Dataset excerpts
▽

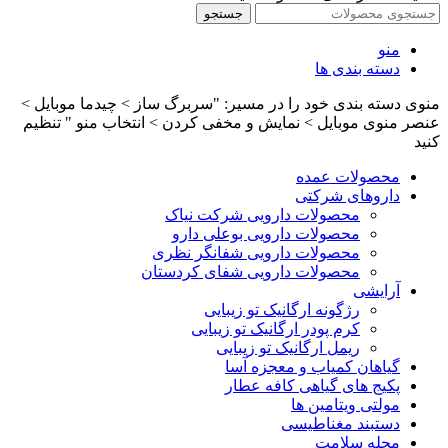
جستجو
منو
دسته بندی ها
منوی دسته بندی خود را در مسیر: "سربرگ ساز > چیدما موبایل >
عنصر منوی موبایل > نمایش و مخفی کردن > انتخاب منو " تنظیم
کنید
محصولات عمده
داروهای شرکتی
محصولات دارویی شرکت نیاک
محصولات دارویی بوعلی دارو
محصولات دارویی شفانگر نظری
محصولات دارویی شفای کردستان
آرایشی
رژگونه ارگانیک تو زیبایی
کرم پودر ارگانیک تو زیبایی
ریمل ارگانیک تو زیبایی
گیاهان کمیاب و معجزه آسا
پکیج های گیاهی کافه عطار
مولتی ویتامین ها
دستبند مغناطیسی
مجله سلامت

△
▽

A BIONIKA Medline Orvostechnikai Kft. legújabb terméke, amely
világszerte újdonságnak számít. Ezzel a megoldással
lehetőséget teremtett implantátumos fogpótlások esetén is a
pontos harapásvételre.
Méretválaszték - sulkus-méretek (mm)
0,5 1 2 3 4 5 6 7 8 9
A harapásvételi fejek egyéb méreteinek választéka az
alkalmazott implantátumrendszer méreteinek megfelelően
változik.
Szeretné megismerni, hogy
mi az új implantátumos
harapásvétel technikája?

△

- Task statement -
Every line from the data above that contains "محصولات" must appear in the answer.

- Written answer -
محصولات عمده
محصولات دارویی شرکت نیاک
محصولات دارویی بوعلی دارو
محصولات دارویی شفانگر نظری
محصولات دارویی شفای کردستان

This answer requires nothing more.